**Assignment**
Across the entries below, how many lines have the string "Subscribe" in them? Reply with only the number.

[Data for the task Boundary: Start]

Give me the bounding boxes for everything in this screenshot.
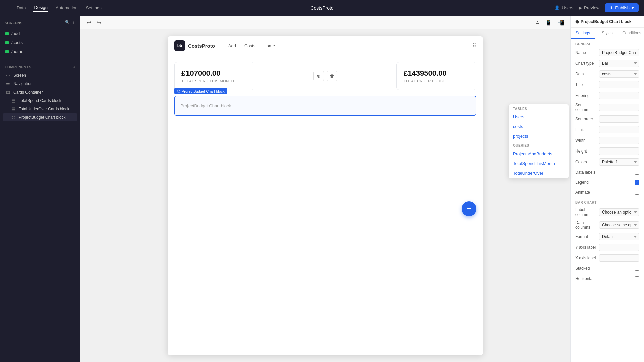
queries-section-label: Queries [509, 141, 569, 149]
limit-input[interactable] [599, 126, 639, 133]
stacked-checkbox[interactable] [635, 266, 639, 271]
horizontal-checkbox[interactable] [635, 276, 639, 281]
page-nav-links: Add Costs Home [228, 43, 275, 48]
add-component-button[interactable]: + [73, 65, 75, 69]
search-icon[interactable]: 🔍 [65, 20, 70, 26]
animate-checkbox[interactable] [635, 190, 639, 195]
filtering-input[interactable] [599, 92, 639, 99]
panel-row-height: Height [571, 146, 644, 157]
page-logo: bb CostsProto [174, 40, 215, 51]
colors-select[interactable]: Palette 1 [599, 158, 639, 166]
totalunder-icon: ▤ [11, 106, 16, 111]
panel-row-legend: Legend [571, 177, 644, 187]
charttype-label: Chart type [575, 61, 594, 66]
data-select[interactable]: costs [599, 70, 639, 78]
panel-row-charttype: Chart type Bar [571, 58, 644, 69]
height-input[interactable] [599, 147, 639, 155]
panel-row-name: Name [571, 47, 644, 58]
component-screen[interactable]: ▭ Screen [3, 71, 77, 79]
panel-row-animate: Animate [571, 187, 644, 197]
dropdown-item-totalunderover[interactable]: TotalUnderOver [509, 168, 569, 178]
barchart-section-label: BAR CHART [571, 197, 644, 206]
nav-automation[interactable]: Automation [55, 4, 78, 12]
back-button[interactable]: ← [5, 5, 11, 11]
title-input[interactable] [599, 81, 639, 88]
delete-chart-button[interactable]: 🗑 [327, 71, 337, 81]
fab-icon: + [467, 204, 471, 213]
page-logo-box: bb [174, 40, 185, 51]
component-cards-container-label: Cards Container [13, 90, 43, 95]
name-input[interactable] [599, 49, 639, 56]
tab-styles[interactable]: Styles [595, 28, 620, 39]
component-totalunder[interactable]: ▤ TotalUnderOver Cards block [3, 105, 77, 113]
name-label: Name [575, 50, 586, 55]
desktop-view-button[interactable]: 🖥 [533, 19, 541, 26]
datacolumns-select[interactable]: Choose some opti... [599, 221, 639, 229]
cards-container-icon: ▤ [5, 89, 11, 95]
component-navigation[interactable]: ☰ Navigation [3, 79, 77, 88]
component-totalspend[interactable]: ▤ TotalSpend Cards block [3, 96, 77, 105]
nav-design[interactable]: Design [33, 4, 48, 12]
legend-checkbox[interactable] [635, 180, 639, 185]
add-screen-button[interactable]: + [72, 20, 75, 26]
yaxis-input[interactable] [599, 244, 639, 251]
publish-button[interactable]: ⬆ Publish ▾ [605, 3, 639, 12]
chart-block-actions: ⊕ 🗑 [313, 71, 337, 81]
main-layout: Screens 🔍 + /add /costs /home Components [0, 16, 644, 362]
dropdown-item-projects[interactable]: projects [509, 131, 569, 141]
right-items: 👤 Users ▶ Preview ⬆ Publish ▾ [554, 3, 639, 12]
labelcolumn-label: Label column [575, 207, 596, 217]
undo-button[interactable]: ↩ [85, 19, 92, 26]
screen-dot-costs [5, 41, 9, 44]
fab-button[interactable]: + [462, 201, 476, 216]
projectbudget-icon: ◎ [11, 115, 16, 120]
page-topbar: bb CostsProto Add Costs Home ⠿ [168, 36, 483, 55]
dropdown-item-projectsandbudgets[interactable]: ProjectsAndBudgets [509, 149, 569, 159]
labelcolumn-select[interactable]: Choose an option [599, 208, 639, 216]
chart-block-label[interactable]: ◎ ProjectBudget Chart block [174, 88, 227, 94]
stat-card-totalspend: £107000.00 TOTAL SPEND THIS MONTH [174, 62, 254, 90]
xaxis-input[interactable] [599, 254, 639, 262]
charttype-select[interactable]: Bar [599, 60, 639, 67]
dropdown-item-costs[interactable]: costs [509, 122, 569, 131]
panel-row-yaxis: Y axis label [571, 242, 644, 253]
totalspend-icon: ▤ [11, 98, 16, 103]
title-label: Title [575, 82, 583, 87]
dropdown-item-users[interactable]: Users [509, 112, 569, 122]
page-dots-menu[interactable]: ⠿ [472, 42, 476, 49]
component-projectbudget[interactable]: ◎ ProjectBudget Chart block [3, 113, 77, 121]
chart-block-wrapper: ◎ ProjectBudget Chart block ProjectBudge… [174, 96, 476, 116]
tablet-view-button[interactable]: 📱 [544, 19, 553, 26]
page-content: £107000.00 TOTAL SPEND THIS MONTH ⊕ 🗑 £1… [168, 55, 483, 122]
sortcolumn-input[interactable] [599, 104, 639, 111]
width-input[interactable] [599, 137, 639, 144]
datalabels-checkbox[interactable] [635, 170, 639, 175]
sortorder-input[interactable] [599, 115, 639, 123]
stacked-label: Stacked [575, 266, 590, 271]
preview-button[interactable]: ▶ Preview [579, 5, 599, 10]
redo-button[interactable]: ↪ [96, 19, 103, 26]
users-label: Users [562, 5, 573, 10]
tab-settings[interactable]: Settings [571, 28, 595, 39]
dropdown-item-totalspendthismonth[interactable]: TotalSpendThisMonth [509, 159, 569, 168]
tab-conditions[interactable]: Conditions [620, 28, 644, 39]
screen-item-costs[interactable]: /costs [3, 38, 77, 47]
page-nav-home[interactable]: Home [263, 43, 275, 48]
navigation-icon: ☰ [5, 81, 11, 86]
sidebar-divider [0, 59, 80, 59]
nav-data[interactable]: Data [16, 4, 26, 12]
format-select[interactable]: Default [599, 233, 639, 240]
screen-item-add[interactable]: /add [3, 29, 77, 38]
component-list: ▭ Screen ☰ Navigation ▤ Cards Container … [0, 71, 80, 121]
users-button[interactable]: 👤 Users [554, 5, 573, 10]
page-nav-costs[interactable]: Costs [244, 43, 255, 48]
nav-settings[interactable]: Settings [85, 4, 102, 12]
panel-row-datalabels: Data labels [571, 167, 644, 177]
toolbar-right: 🖥 📱 📲 [533, 19, 566, 26]
page-nav-add[interactable]: Add [228, 43, 236, 48]
toolbar-left: ↩ ↪ [85, 19, 103, 26]
mobile-view-button[interactable]: 📲 [556, 19, 566, 26]
duplicate-chart-button[interactable]: ⊕ [313, 71, 324, 81]
screen-item-home[interactable]: /home [3, 47, 77, 56]
component-cards-container[interactable]: ▤ Cards Container [3, 88, 77, 96]
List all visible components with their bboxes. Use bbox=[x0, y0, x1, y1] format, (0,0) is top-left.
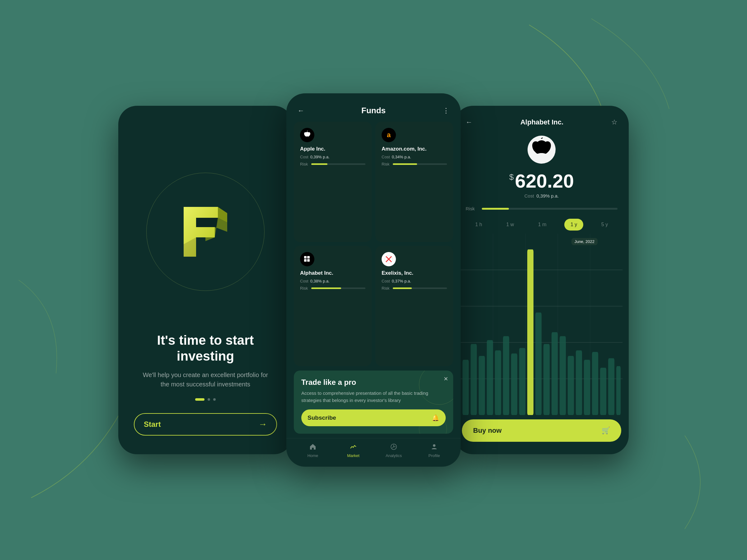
nav-market[interactable]: Market bbox=[344, 443, 363, 458]
price-currency: $ bbox=[509, 172, 514, 182]
more-icon[interactable]: ⋮ bbox=[443, 107, 449, 115]
svg-rect-32 bbox=[535, 312, 542, 415]
svg-rect-24 bbox=[471, 344, 477, 415]
subscribe-label: Subscribe bbox=[308, 415, 336, 421]
promo-close-button[interactable]: ✕ bbox=[443, 375, 448, 382]
detail-cost: Cost 0,39% p.a. bbox=[455, 193, 629, 198]
svg-marker-1 bbox=[196, 218, 218, 227]
price-display: $ 620.20 bbox=[455, 170, 629, 192]
phone-detail: ← Alphabet Inc. ☆ $ 620.20 Cost 0,39% p.… bbox=[455, 106, 629, 454]
dot-1[interactable] bbox=[195, 398, 205, 401]
exelixis-risk: Risk bbox=[382, 286, 447, 291]
alphabet-logo bbox=[300, 252, 314, 266]
tab-1w[interactable]: 1 w bbox=[500, 219, 520, 231]
promo-title: Trade like a pro bbox=[301, 378, 446, 387]
dot-3[interactable] bbox=[213, 398, 216, 401]
onboarding-headline: It's time to start investing bbox=[134, 332, 277, 364]
svg-rect-25 bbox=[479, 356, 485, 415]
svg-rect-40 bbox=[600, 368, 606, 415]
phones-container: It's time to start investing We'll help … bbox=[118, 93, 629, 466]
chart-tooltip: June, 2022 bbox=[571, 238, 598, 245]
favorite-icon[interactable]: ☆ bbox=[611, 118, 618, 126]
detail-logo bbox=[455, 129, 629, 167]
funds-header: ← Funds ⋮ bbox=[286, 93, 461, 122]
buy-now-button[interactable]: Buy now 🛒 bbox=[462, 419, 621, 442]
svg-rect-29 bbox=[511, 353, 517, 415]
nav-profile-label: Profile bbox=[429, 453, 440, 458]
fund-card-alphabet[interactable]: Alphabet Inc. Cost 0,38% p.a. Risk bbox=[294, 246, 371, 366]
amazon-risk: Risk bbox=[382, 162, 447, 166]
onboarding-subline: We'll help you create an excellent portf… bbox=[143, 370, 268, 389]
svg-rect-23 bbox=[463, 360, 469, 415]
detail-back-icon[interactable]: ← bbox=[466, 118, 472, 126]
apple-name: Apple Inc. bbox=[300, 146, 365, 152]
nav-market-label: Market bbox=[347, 453, 360, 458]
onboarding-logo-area bbox=[177, 131, 233, 332]
svg-rect-26 bbox=[487, 340, 493, 415]
exelixis-cost: Cost 0,37% p.a. bbox=[382, 279, 447, 284]
funds-grid: Apple Inc. Cost 0,39% p.a. Risk a Amazon… bbox=[286, 122, 461, 366]
pagination-dots bbox=[195, 398, 216, 401]
alphabet-name: Alphabet Inc. bbox=[300, 270, 365, 276]
svg-rect-28 bbox=[503, 336, 509, 415]
nav-analytics[interactable]: Analytics bbox=[384, 443, 403, 458]
svg-rect-33 bbox=[543, 344, 550, 415]
svg-rect-34 bbox=[551, 332, 558, 415]
time-tabs: 1 h 1 w 1 m 1 y 5 y bbox=[455, 216, 629, 234]
svg-rect-41 bbox=[608, 358, 614, 415]
alphabet-cost: Cost 0,38% p.a. bbox=[300, 279, 365, 284]
home-icon bbox=[309, 443, 316, 452]
chart-svg bbox=[461, 234, 622, 415]
svg-rect-35 bbox=[560, 336, 566, 415]
price-value: 620.20 bbox=[515, 170, 574, 192]
arrow-right-icon: → bbox=[258, 419, 267, 429]
chart-section: June, 2022 bbox=[455, 234, 629, 415]
tab-1m[interactable]: 1 m bbox=[532, 219, 553, 231]
svg-rect-27 bbox=[495, 350, 501, 415]
promo-description: Access to comprehensive presentation of … bbox=[301, 390, 446, 404]
funds-title: Funds bbox=[361, 106, 386, 115]
apple-logo bbox=[300, 128, 314, 142]
promo-card: ✕ Trade like a pro Access to comprehensi… bbox=[294, 371, 453, 434]
svg-rect-6 bbox=[307, 256, 310, 259]
svg-rect-8 bbox=[307, 259, 310, 262]
svg-rect-30 bbox=[519, 348, 525, 415]
fund-card-amazon[interactable]: a Amazon.com, Inc. Cost 0,34% p.a. Risk bbox=[376, 122, 453, 242]
svg-rect-7 bbox=[304, 259, 307, 262]
exelixis-name: Exelixis, Inc. bbox=[382, 270, 447, 276]
apple-risk: Risk bbox=[300, 162, 365, 166]
apple-cost: Cost 0,39% p.a. bbox=[300, 155, 365, 159]
nav-home-label: Home bbox=[308, 453, 318, 458]
alphabet-risk: Risk bbox=[300, 286, 365, 291]
back-icon[interactable]: ← bbox=[298, 107, 304, 115]
cart-icon: 🛒 bbox=[602, 427, 610, 435]
tab-5y[interactable]: 5 y bbox=[595, 219, 614, 231]
chart-tooltip-label: June, 2022 bbox=[574, 239, 594, 244]
apple-logo-large bbox=[527, 136, 556, 164]
detail-risk: Risk bbox=[455, 202, 629, 216]
amazon-logo: a bbox=[382, 128, 396, 142]
buy-now-label: Buy now bbox=[473, 427, 502, 435]
start-button[interactable]: Start → bbox=[134, 413, 277, 435]
f-logo-icon bbox=[177, 201, 233, 263]
nav-home[interactable]: Home bbox=[304, 443, 322, 458]
detail-title: Alphabet Inc. bbox=[520, 118, 563, 126]
nav-profile[interactable]: Profile bbox=[425, 443, 443, 458]
tab-1y[interactable]: 1 y bbox=[564, 219, 583, 231]
tab-1h[interactable]: 1 h bbox=[469, 219, 488, 231]
dot-2[interactable] bbox=[208, 398, 210, 401]
svg-rect-42 bbox=[616, 366, 621, 415]
svg-rect-37 bbox=[576, 350, 582, 415]
market-icon bbox=[350, 443, 357, 452]
exelixis-logo bbox=[382, 252, 396, 266]
amazon-name: Amazon.com, Inc. bbox=[382, 146, 447, 152]
fund-card-exelixis[interactable]: Exelixis, Inc. Cost 0,37% p.a. Risk bbox=[376, 246, 453, 366]
onboarding-content: It's time to start investing We'll help … bbox=[134, 332, 277, 435]
profile-icon bbox=[431, 443, 438, 452]
detail-header: ← Alphabet Inc. ☆ bbox=[455, 106, 629, 129]
svg-point-13 bbox=[433, 444, 435, 447]
svg-rect-5 bbox=[304, 256, 307, 259]
fund-card-apple[interactable]: Apple Inc. Cost 0,39% p.a. Risk bbox=[294, 122, 371, 242]
subscribe-button[interactable]: Subscribe 🔔 bbox=[301, 409, 446, 426]
phone-funds: ← Funds ⋮ Apple Inc. Cost 0,39% p.a. Ris… bbox=[286, 93, 461, 466]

[Data for the task Boundary: End]

**Exercise result**
2